**What to do:** Please repeat every entry, keeping each one exactly the same.

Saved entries

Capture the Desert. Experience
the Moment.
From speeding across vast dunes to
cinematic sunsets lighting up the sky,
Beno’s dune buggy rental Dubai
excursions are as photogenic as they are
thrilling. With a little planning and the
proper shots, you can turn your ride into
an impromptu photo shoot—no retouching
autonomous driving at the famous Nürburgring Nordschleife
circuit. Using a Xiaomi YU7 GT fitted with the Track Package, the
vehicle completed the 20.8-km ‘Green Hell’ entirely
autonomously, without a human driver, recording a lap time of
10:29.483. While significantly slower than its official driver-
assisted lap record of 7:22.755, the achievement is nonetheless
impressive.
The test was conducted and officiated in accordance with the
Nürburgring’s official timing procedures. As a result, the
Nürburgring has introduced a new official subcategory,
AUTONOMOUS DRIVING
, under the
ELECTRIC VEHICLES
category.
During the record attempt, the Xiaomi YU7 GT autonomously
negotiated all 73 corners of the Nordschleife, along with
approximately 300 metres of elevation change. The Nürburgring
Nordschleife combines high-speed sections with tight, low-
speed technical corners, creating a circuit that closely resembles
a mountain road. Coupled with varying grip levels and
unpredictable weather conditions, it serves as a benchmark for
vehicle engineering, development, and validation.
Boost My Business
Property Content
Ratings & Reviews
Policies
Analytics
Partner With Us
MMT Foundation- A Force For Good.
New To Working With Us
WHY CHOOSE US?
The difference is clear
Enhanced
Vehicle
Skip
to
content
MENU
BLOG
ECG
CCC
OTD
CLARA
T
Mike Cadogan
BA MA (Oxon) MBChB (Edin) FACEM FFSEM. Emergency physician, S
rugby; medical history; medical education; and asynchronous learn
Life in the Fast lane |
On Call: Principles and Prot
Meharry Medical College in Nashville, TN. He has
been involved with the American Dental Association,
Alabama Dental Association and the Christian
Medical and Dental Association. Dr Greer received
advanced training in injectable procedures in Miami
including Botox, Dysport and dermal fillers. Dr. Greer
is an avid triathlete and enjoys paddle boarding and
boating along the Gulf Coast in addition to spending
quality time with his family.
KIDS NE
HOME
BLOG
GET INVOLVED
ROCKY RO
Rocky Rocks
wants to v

**Result of this task:**
Capture the Desert. Experience
the Moment.
From speeding across vast dunes to
cinematic sunsets lighting up the sky,
Beno’s dune buggy rental Dubai
excursions are as photogenic as they are
thrilling. With a little planning and the
proper shots, you can turn your ride into
an impromptu photo shoot—no retouching
autonomous driving at the famous Nürburgring Nordschleife
circuit. Using a Xiaomi YU7 GT fitted with the Track Package, the
vehicle completed the 20.8-km ‘Green Hell’ entirely
autonomously, without a human driver, recording a lap time of
10:29.483. While significantly slower than its official driver-
assisted lap record of 7:22.755, the achievement is nonetheless
impressive.
The test was conducted and officiated in accordance with the
Nürburgring’s official timing procedures. As a result, the
Nürburgring has introduced a new official subcategory,
AUTONOMOUS DRIVING
, under the
ELECTRIC VEHICLES
category.
During the record attempt, the Xiaomi YU7 GT autonomously
negotiated all 73 corners of the Nordschleife, along with
approximately 300 metres of elevation change. The Nürburgring
Nordschleife combines high-speed sections with tight, low-
speed technical corners, creating a circuit that closely resembles
a mountain road. Coupled with varying grip levels and
unpredictable weather conditions, it serves as a benchmark for
vehicle engineering, development, and validation.
Boost My Business
Property Content
Ratings & Reviews
Policies
Analytics
Partner With Us
MMT Foundation- A Force For Good.
New To Working With Us
WHY CHOOSE US?
The difference is clear
Enhanced
Vehicle
Skip
to
content
MENU
BLOG
ECG
CCC
OTD
CLARA
T
Mike Cadogan
BA MA (Oxon) MBChB (Edin) FACEM FFSEM. Emergency physician, S
rugby; medical history; medical education; and asynchronous learn
Life in the Fast lane |
On Call: Principles and Prot
Meharry Medical College in Nashville, TN. He has
been involved with the American Dental Association,
Alabama Dental Association and the Christian
Medical and Dental Association. Dr Greer received
advanced training in injectable procedures in Miami
including Botox, Dysport and dermal fillers. Dr. Greer
is an avid triathlete and enjoys paddle boarding and
boating along the Gulf Coast in addition to spending
quality time with his family.
KIDS NE
HOME
BLOG
GET INVOLVED
ROCKY RO
Rocky Rocks
wants to v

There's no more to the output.